## Source information
= Beginning of Section =

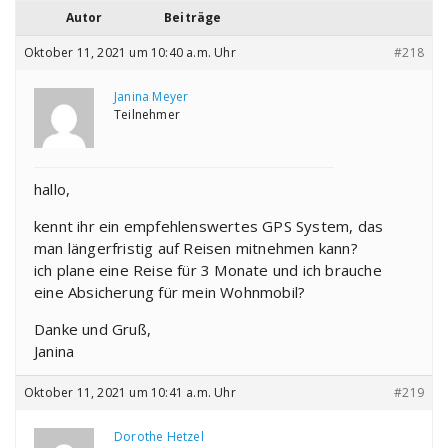
Autor
Beiträge
Oktober 11, 2021 um 10:40 a.m. Uhr
#218
Janina Meyer
Teilnehmer
hallo,
kennt ihr ein empfehlenswertes GPS System, das
man längerfristig auf Reisen mitnehmen kann?
ich plane eine Reise für 3 Monate und ich brauche
eine Absicherung für mein Wohnmobil?
Danke und Gruß,
Janina
Oktober 11, 2021 um 10:41 a.m. Uhr
#219
Dorothe Hetzel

= End of Section =

## Work order
Filter the listing above for lines with the word "Oktober", and copy each one you find.

## Response for this exercise
Oktober 11, 2021 um 10:40 a.m. Uhr
Oktober 11, 2021 um 10:41 a.m. Uhr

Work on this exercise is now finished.